Understanding Comparison Algorithms
Diffing is the process of identifying the differences between two data sets. While it seems simple to the human eye, teaching a computer to find the "shortest edit script" for text or detect visual changes in images is a complex computer science problem.
The Myers Difference Algorithm
At the heart of most diff tools, including diff.quest and Git, lies the Myers Diff Algorithm. Published by Eugene W. Myers in 1986, this algorithm finds the longest common subsequence (LCS) between two sequences.
It works by creating a "trace" through a grid of edits to transform String A into String B with the minimum number of additions and deletions. It's efficient, operating in $O(ND)$ time.
Adaptive Granularity: Text vs. Data
One size does not fit all when it comes to comparison. diff.quest now employs an adaptive strategy based on your input type:
1. Granular Character Diff (Prose)
When you select the Text tool, we assume you are comparing prose, letters, or unstructured documents.
- Algorithm: Character-level Myers Diff.
- Behavior: Every single character change is highlighted. If you fix a typo changing "teh" to "the", we highlight the specific letters moved.
- Goal: Precision for human-readable text.
2. Token-Based Diff (Code & Config)
When you select JSON, YAML, XML, or TOML, strict character diffing often creates a "ransom note" effect—where highlighting individual quotes or brackets makes the output unreadable.
- Algorithm: Token-based Diff.
- Behavior: We break your code into semantic "tokens" (words, numbers, symbols). If a variable name changes, we highlight the whole word, not just the differing letters.
- Goal: Readability for code and structured data.
View Modes: Split vs. Unified
We offer two distinct ways to visualize changes:
- Split View: A side-by-side comparison. This view uses our adaptive highlighting (character vs. token) to show you exactly what changed within a line. It is best for detailed analysis.
- Unified View: A linear representation standard in command-line tools (like `git diff`). To maintain high scannability, this view focuses purely on Line Differences. It shows which lines were added or removed without the visual noise of intra-line highlighting.
Structured Data Normalization
For formats like JSON or YAML, diff.quest "normalizes" your input before comparing:
- Parsing: We validate and parse the structure.
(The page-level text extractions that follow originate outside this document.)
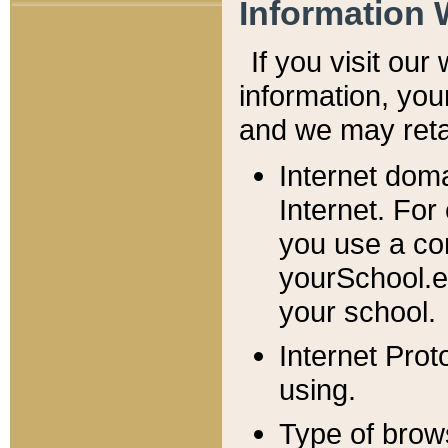
Information 
If you visit ou
information, y
ou
and we may retai
Internet dom
Internet. For
you use a com
yourSchool.e
your school.
Internet Pro
using.
Type of brow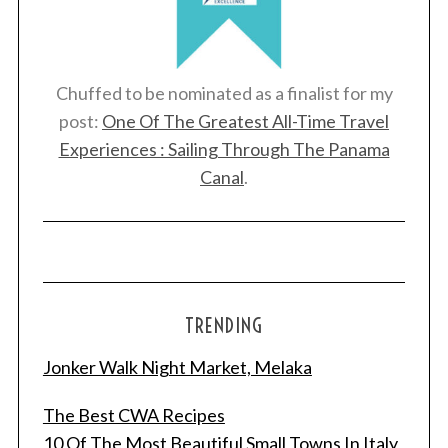
Chuffed to be nominated as a finalist for my
post:
One Of The Greatest All-Time Travel
Experiences : Sailing Through The Panama
Canal
.
TRENDING
Jonker Walk Night Market, Melaka
The Best CWA Recipes
10 Of The Most Beautiful Small Towns In Italy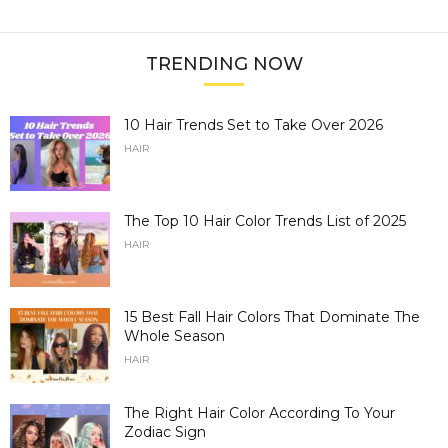
TRENDING NOW
10 Hair Trends Set to Take Over 2026
HAIR
The Top 10 Hair Color Trends List of 2025
HAIR
15 Best Fall Hair Colors That Dominate The
Whole Season
HAIR
The Right Hair Color According To Your
Zodiac Sign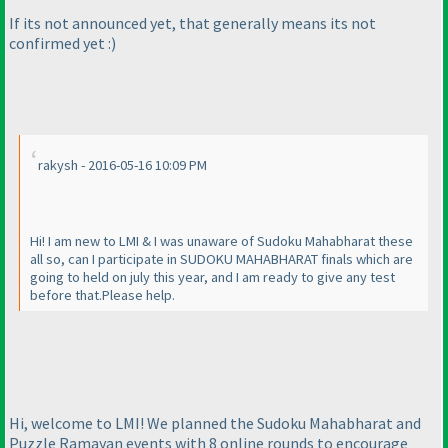
If its not announced yet, that generally means its not
confirmed yet :
)
rakysh - 2016-05-16 10:09 PM
Hi! I am new to LMI & I was unaware of Sudoku Mahabharat these
all so, can I participate in SUDOKU MAHABHARAT finals which are
going to held on july this year, and I am ready to give any test
before that.Please help.
Hi, welcome to LMI! We planned the Sudoku Mahabharat and
Puzzle Ramayan events with 8 online rounds to encourage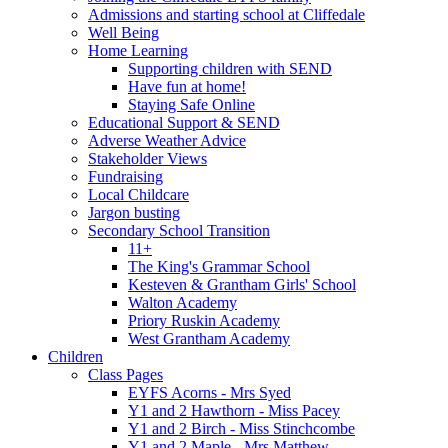
Admissions and starting school at Cliffedale
Well Being
Home Learning
Supporting children with SEND
Have fun at home!
Staying Safe Online
Educational Support & SEND
Adverse Weather Advice
Stakeholder Views
Fundraising
Local Childcare
Jargon busting
Secondary School Transition
11+
The King's Grammar School
Kesteven & Grantham Girls' School
Walton Academy
Priory Ruskin Academy
West Grantham Academy
Children
Class Pages
EYFS Acorns - Mrs Syed
Y1 and 2 Hawthorn - Miss Pacey
Y1 and 2 Birch - Miss Stinchcombe
Y1 and 2 Maple - Mrs Matthew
- Sorting: Keys are sorted alphabetically to ensure that
{"a": 1, "b": 2}matches{"b": 2, "a": 1}. - Formatting: The data is reprinted with consistent indentation.
This ensures that you only see meaningful data changes, ignoring irrelevant formatting differences.
Image Comparison: Perceptual Hashing
Unlike text, where differences are discrete characters or tokens, images contain millions of pixels. diff.quest uses multiple techniques to detect and visualize image differences:
Perceptual Hash (pHash)
To measure overall similarity between images, we use a DCT-based perceptual hash algorithm:
- Resize: Scale the image down to 32×32 pixels to reduce complexity.
- Grayscale: Convert to grayscale to focus on structure, not color.
- DCT Transform: Apply Discrete Cosine Transform to extract frequency information.
- Hash Generation: Extract the 8×8 low-frequency components and compare against the median to generate a 64-bit binary hash.
- Similarity Score: Calculate Hamming distance between hashes to produce a 0-100% similarity score.
pHash is resilient to minor changes like compression, resizing, or slight color adjustments, making it ideal for detecting whether two images are "perceptually similar."
Pixel-Level Comparison
For detailed visual analysis, we also support pixel-by-pixel comparison:
- Highlight Mode: Different pixels are highlighted in red, with a configurable threshold to ignore minor variations.
- Subtract Mode: Shows the absolute RGB difference for each pixel, creating a heatmap of changes.
Image View Modes
We offer five visualization modes for image comparison:
- Split View: Classic side-by-side comparison (default).
- Fade View: Overlay images with an opacity slider to fade between them.
- Slider View: Interactive swipe divider for before/after comparison.
- Highlight View: Visual heatmap showing different pixels in red.
- Subtract View: Absolute pixel difference visualization.
Privacy-First Architecture
All processing on diff.quest—whether text parsing, diffing, or image analysis—happens entirely in your browser using Web Workers. Your data never touches our servers. This ensures complete privacy while maintaining high performance.